Workers at a factory for the Italian sofa maker DeCoro were striking to protest alleged beatings by a foreign supervisor amid a dispute over pay cuts, workers and local reports said Thursday.

The standoff highlights growing tensions between workers and management in southern China, where migrant laborers willing to work for minimal wages are not as plentiful as they once were thanks to growing opportunities in other regions.

Staff at DeCoro's factory in Shenzhen, an industrial zone bordering Hong Kong, said production had stopped with nearly 3,000 workers staying away to protest an alleged attempt by management to cut wages.

Employees took to the streets Tuesday and were due to meet Thursday with local labor department officials who were attempting to mediate in the dispute, said a worker contacted by phone who would not give his name or title out of fear of punishment by his bosses.

The protesters were further incensed over allegations that a group of foreign managers had beaten three workers, he said.

The Hong Kong-based public relations executive named as a media contact on DeCoro's Web site was out of the office but answered an e-mailed inquiry by saying she would respond "as soon as possible."

Reports said riot police armed with shields and clubs dispersed Tuesday's protest. Factory managers gave workers a "day off" on Wednesday but had been expecting them to work on Thursday, according to a report by the state-run newspaper Southern Metropolitan Daily.

According to that report, and one in Hong Kong's South China Morning Post, the dispute erupted after workers discovered last week that their October paychecks were smaller than expected. The reports' explanations of the reasons for the reduction differ, but the result was that a group of 10 workers was dismissed for confronting management over the issue.

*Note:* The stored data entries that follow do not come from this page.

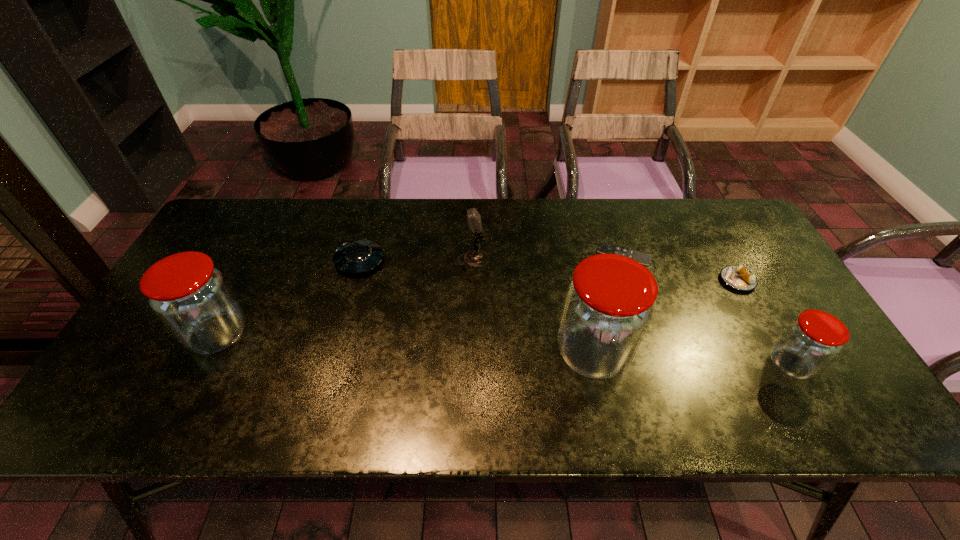 To achieve uniform spacing by inserting another jar among them, please point to a free space for this new jar. Please provide its 2D coordinates. Your answer should be formatted as a tuple, i.e. [(x, y)], where the tuple contains the x and y coordinates of a point satisfying the conditions above.

[(402, 345)] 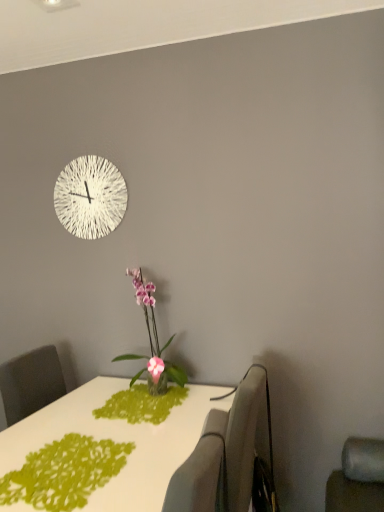 Where is `unoccupied space behind green paper doily at lower left`? The width and height of the screenshot is (384, 512). unoccupied space behind green paper doily at lower left is located at coordinates (84, 422). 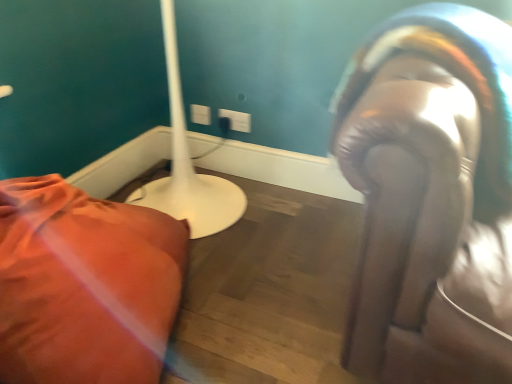 Question: Is matte white lamp at left oriented towards white plastic electric outlet at upper center, which appears as the 1th electric outlet when viewed from the right?

Choices:
 (A) no
 (B) yes

Answer: (A)

Question: Does matte white lamp at left have a greater width compared to white plastic electric outlet at upper center, marked as the second electric outlet in a left-to-right arrangement?

Choices:
 (A) no
 (B) yes

Answer: (B)

Question: From a real-world perspective, is matte white lamp at left positioned over white plastic electric outlet at upper center, marked as the second electric outlet in a left-to-right arrangement, based on gravity?

Choices:
 (A) yes
 (B) no

Answer: (B)

Question: From a real-world perspective, is matte white lamp at left positioned under white plastic electric outlet at upper center, which appears as the 1th electric outlet when viewed from the right, based on gravity?

Choices:
 (A) yes
 (B) no

Answer: (A)

Question: Considering the relative sizes of matte white lamp at left and white plastic electric outlet at upper center, marked as the second electric outlet in a left-to-right arrangement, in the image provided, is matte white lamp at left thinner than white plastic electric outlet at upper center, marked as the second electric outlet in a left-to-right arrangement,?

Choices:
 (A) no
 (B) yes

Answer: (A)

Question: Considering the positions of white plastic electric outlet at upper center, which appears as the first electric outlet when viewed from the left, and white plastic electric outlet at upper center, marked as the second electric outlet in a left-to-right arrangement, in the image, is white plastic electric outlet at upper center, which appears as the first electric outlet when viewed from the left, bigger or smaller than white plastic electric outlet at upper center, marked as the second electric outlet in a left-to-right arrangement,?

Choices:
 (A) big
 (B) small

Answer: (B)

Question: In terms of height, does white plastic electric outlet at upper center, which appears as the first electric outlet when viewed from the left, look taller or shorter compared to white plastic electric outlet at upper center, marked as the second electric outlet in a left-to-right arrangement?

Choices:
 (A) tall
 (B) short

Answer: (A)

Question: Looking at their shapes, would you say white plastic electric outlet at upper center, which appears as the 2th electric outlet when viewed from the right, is wider or thinner than white plastic electric outlet at upper center, marked as the second electric outlet in a left-to-right arrangement?

Choices:
 (A) thin
 (B) wide

Answer: (A)

Question: Considering the relative positions of white plastic electric outlet at upper center, which appears as the first electric outlet when viewed from the left, and white plastic electric outlet at upper center, marked as the second electric outlet in a left-to-right arrangement, in the image provided, is white plastic electric outlet at upper center, which appears as the first electric outlet when viewed from the left, to the left or to the right of white plastic electric outlet at upper center, marked as the second electric outlet in a left-to-right arrangement,?

Choices:
 (A) left
 (B) right

Answer: (A)

Question: Does point (458, 261) appear closer or farther from the camera than point (202, 109)?

Choices:
 (A) farther
 (B) closer

Answer: (B)

Question: Do you think leather-like glove at right is within white plastic electric outlet at upper center, which appears as the first electric outlet when viewed from the left, or outside of it?

Choices:
 (A) outside
 (B) inside

Answer: (A)

Question: From the image's perspective, is leather-like glove at right positioned above or below white plastic electric outlet at upper center, which appears as the 2th electric outlet when viewed from the right?

Choices:
 (A) below
 (B) above

Answer: (A)

Question: Is leather-like glove at right wider or thinner than white plastic electric outlet at upper center, which appears as the 2th electric outlet when viewed from the right?

Choices:
 (A) wide
 (B) thin

Answer: (A)

Question: Considering the positions of white plastic electric outlet at upper center, which appears as the 1th electric outlet when viewed from the right, and matte white lamp at left in the image, is white plastic electric outlet at upper center, which appears as the 1th electric outlet when viewed from the right, wider or thinner than matte white lamp at left?

Choices:
 (A) thin
 (B) wide

Answer: (A)

Question: Would you say white plastic electric outlet at upper center, marked as the second electric outlet in a left-to-right arrangement, is to the left or to the right of matte white lamp at left in the picture?

Choices:
 (A) left
 (B) right

Answer: (B)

When those workers tried to reenter the factory on Monday, they were surrounded by four or five "foreign" supervisors and beaten, the reports said, without specifying nationality.

"I was the first to be beaten. He pulled me up and punched me hard in my stomach. I was knocked out for a few seconds. He stamped on my face while I was lying on the ground. It was really humiliating," the Post quoted Liang Tian, one of the workers, as saying.

It said Liang and two other workers were hospitalized for treatment.

Another of the workers accused factory managers of regularly beating employees.

"They are like wolves. They are racists and treat us like slaves," Li Fangwei was quoted as saying.

The newspaper said DeCoro's president, Luca Ricci, had written a letter of apology and appealed to staff to return to work.

Ricci founded DeCoro in 1997 with the express purpose of using inexpensive, skilled Chinese labor to handcraft Italian-style leather sofas for the U.S. market, where about three-quarters of its products are sold.